Interpretive Summary: Common bread wheat has three progenitors which contributed three genomes (sets of chromosomes), called AA, BB, and DD, to wheat. Pairing relationships among chromosomes of these genomes have been assessed from the study of haploids (plants with half the chromosome number) of bread wheat. We wanted to know how the chromosomes of the A and B genomes would pair in the absence of the D genome. Because the A and B genomes are present in durum wheat we extracted haploids of durum to assess the pairing relationships between the A and B genomes as well as within the A and within the B genome. Haploids with and without the pairing regulator, Ph1, were produced by crossing appropriate durum genotypes with maize the technique standardized earlier in our laboratory. We studied the specificity of chromosome pairing using a specialized technique, fluorescent in situ hybridization (FISH). We have shown that chromosomes of the A and B genomes pair very well in the absence of Ph1. This pattern of pairing is similar to that in synthetic hybrids between the A- and the B-genome donors. Thus, we have demonstrated that the two genomes have undergone very little change since the evolution of durum wheat over 10,000 years ago.

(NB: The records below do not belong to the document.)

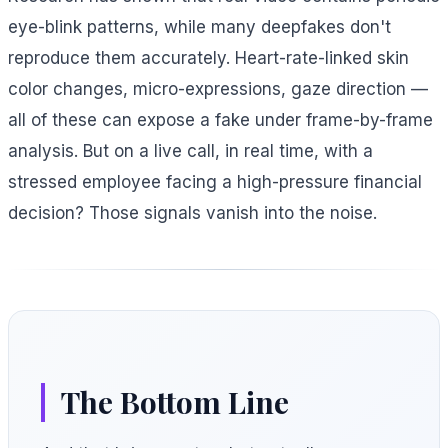
eye-blink patterns, while many deepfakes don't
reproduce them accurately. Heart-rate-linked skin
color changes, micro-expressions, gaze direction —
all of these can expose a fake under frame-by-frame
analysis. But on a live call, in real time, with a
stressed employee facing a high-pressure financial
decision? Those signals vanish into the noise.
The Bottom Line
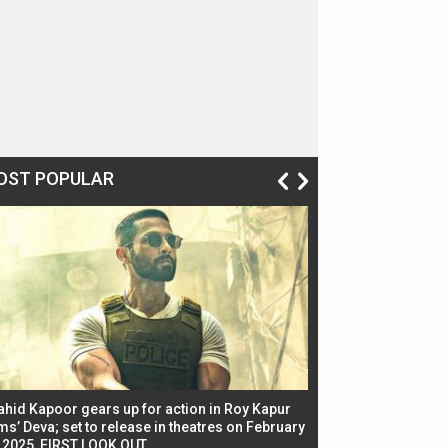
OST POPULAR
ahid Kapoor gears up for action in Roy Kapur
Jacqueline Fernandez
ms’ Deva; set to release in theatres on February
biggest dance seque
, 2025, FIRST LOOK OUT
dancers in thriller se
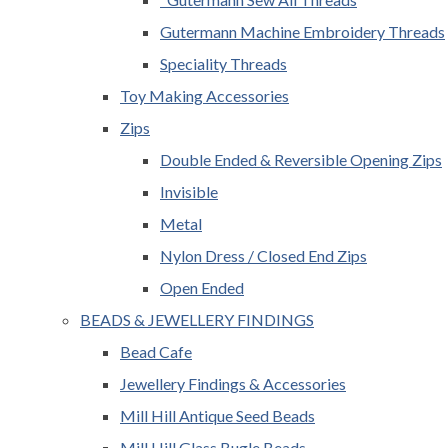
Gutermann Machine Embroidery Threads
Speciality Threads
Toy Making Accessories
Zips
Double Ended & Reversible Opening Zips
Invisible
Metal
Nylon Dress / Closed End Zips
Open Ended
BEADS & JEWELLERY FINDINGS
Bead Cafe
Jewellery Findings & Accessories
Mill Hill Antique Seed Beads
Mill Hill Glass Bugle Beads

Technical Abstract: To assess inter- and intragenomic chromosome pairing relationships in durum wheat, chromosome pairing and chiasma frequency were studied in durum haploids (2n=2x=14; AB genomes) with the Ph1 allele, haploids with the ph1c allele, and substitution haploids with chromosome 5B replaced by chromosome 5D. The Ph1-haploids extracted from seven durum cultivars, Durox, Langdon, Lloyd, Medora, Monroe, Renville and Vic, had very little pairing, with only 3.14% of the chromosome complement paired and 0.23 chiasma per cell. Genotypic variation in chromosome pairing was observed among these haploids. Chromosomes of the A and B genomes in the ph1c-haploids showed an increase in pairing, with 38.57% of the complement paired and 3.0 chiasmata per cell. The potential of intergenomic pairing was much better realized in the substitution haploids, which had 51.33% of the complement paired with chiasma frequency of 4.1 per cell. FISH (fluorescent in situ hybridization) analysis of meiocytes revealed that most of the pairing was intergenomic, i.e. between the chromosomes of the A and B genomes. Up to 6 intergenomic bivalents were observed, and the highest association was 1 III + 5 II + 1 I. Intergenomic ring bivalents were frequently observed, a few showing interlocking. A low frequency of intragenomic pairing within the A genome and within the B genome was observed but the FISH analysis indicated that this was not caused by intergenomic translocations. Intragenomic bivalents within the A genome were more frequent than within the B genome. These might have formed because of the presence of residual homology with a genome or perhaps due to intragenomic translocations.